--- Records supplied ---
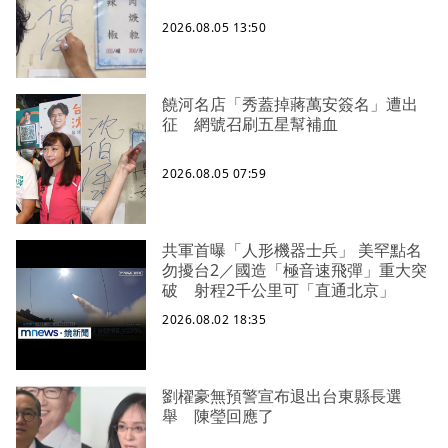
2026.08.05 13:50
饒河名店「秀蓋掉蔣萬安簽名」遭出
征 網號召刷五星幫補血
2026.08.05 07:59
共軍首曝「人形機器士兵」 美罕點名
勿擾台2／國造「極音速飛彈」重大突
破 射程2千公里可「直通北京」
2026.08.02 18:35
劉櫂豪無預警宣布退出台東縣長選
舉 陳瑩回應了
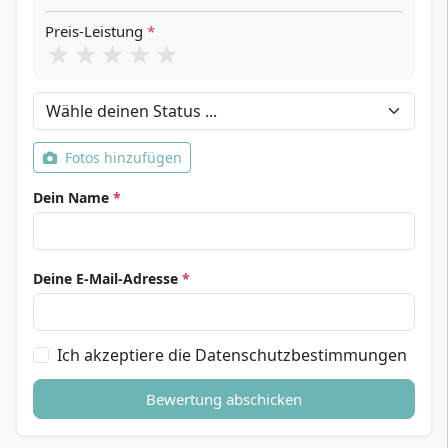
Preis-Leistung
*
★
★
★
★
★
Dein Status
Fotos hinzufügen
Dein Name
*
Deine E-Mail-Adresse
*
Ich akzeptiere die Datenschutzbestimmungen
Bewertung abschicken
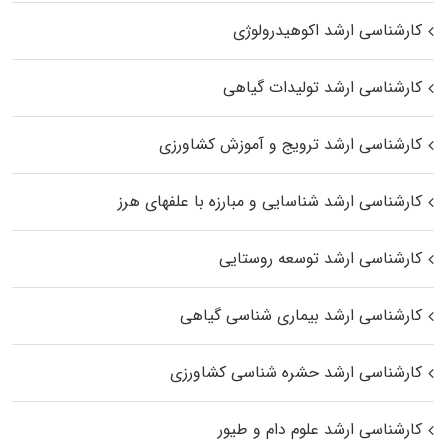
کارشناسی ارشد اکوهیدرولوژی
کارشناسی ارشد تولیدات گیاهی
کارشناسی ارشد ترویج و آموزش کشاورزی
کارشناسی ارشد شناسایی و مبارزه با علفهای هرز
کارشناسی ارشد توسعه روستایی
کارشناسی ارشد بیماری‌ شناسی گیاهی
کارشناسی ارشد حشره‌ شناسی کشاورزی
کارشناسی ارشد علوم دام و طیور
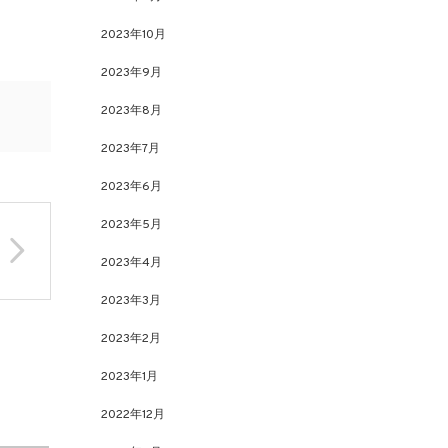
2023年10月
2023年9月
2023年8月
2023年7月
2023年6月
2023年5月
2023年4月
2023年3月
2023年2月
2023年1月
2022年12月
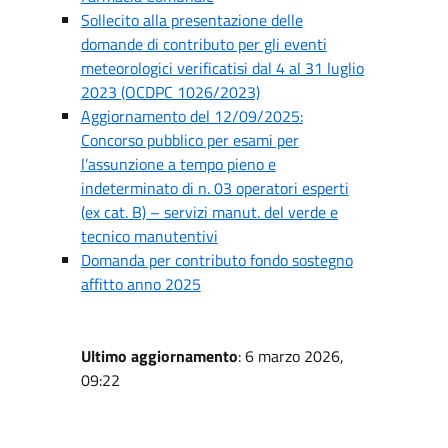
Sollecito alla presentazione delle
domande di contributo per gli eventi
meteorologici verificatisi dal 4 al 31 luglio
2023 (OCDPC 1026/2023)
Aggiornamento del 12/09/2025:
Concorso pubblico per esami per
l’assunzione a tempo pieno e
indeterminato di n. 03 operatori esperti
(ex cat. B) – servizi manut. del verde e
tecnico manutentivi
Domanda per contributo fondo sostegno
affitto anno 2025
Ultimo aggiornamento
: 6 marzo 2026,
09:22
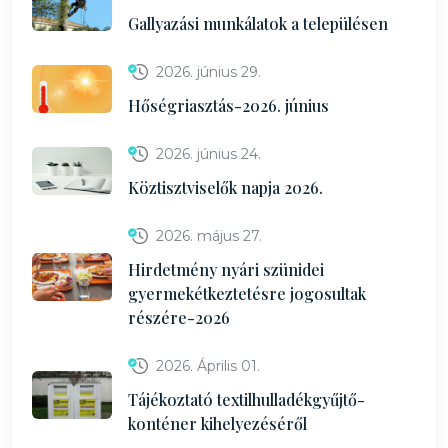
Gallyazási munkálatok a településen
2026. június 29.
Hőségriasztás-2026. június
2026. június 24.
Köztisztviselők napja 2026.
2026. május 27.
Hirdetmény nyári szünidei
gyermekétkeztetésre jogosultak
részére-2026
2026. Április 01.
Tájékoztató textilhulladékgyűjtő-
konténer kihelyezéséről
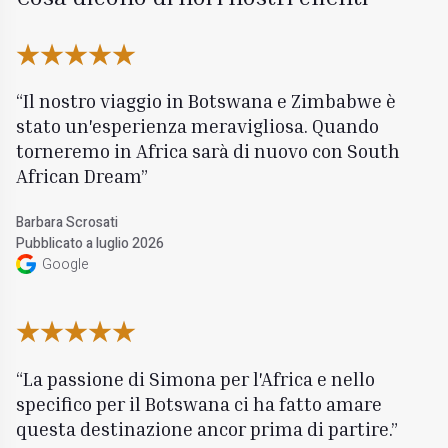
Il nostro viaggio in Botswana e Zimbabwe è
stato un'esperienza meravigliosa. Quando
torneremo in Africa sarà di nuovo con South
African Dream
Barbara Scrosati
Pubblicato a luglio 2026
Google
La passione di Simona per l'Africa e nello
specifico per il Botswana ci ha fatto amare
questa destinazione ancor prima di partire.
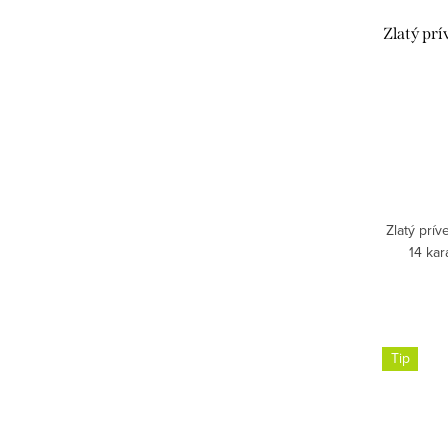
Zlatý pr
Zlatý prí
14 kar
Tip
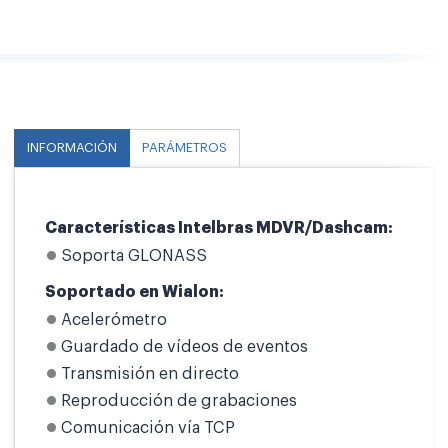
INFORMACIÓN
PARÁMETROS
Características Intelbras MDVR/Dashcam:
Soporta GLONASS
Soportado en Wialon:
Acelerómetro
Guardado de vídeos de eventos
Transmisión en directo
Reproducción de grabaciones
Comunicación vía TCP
---
» **Activity**: Each line of the records above that holds the word "Botswana" should be counted, and only the final number stated.

» **Response area**: 2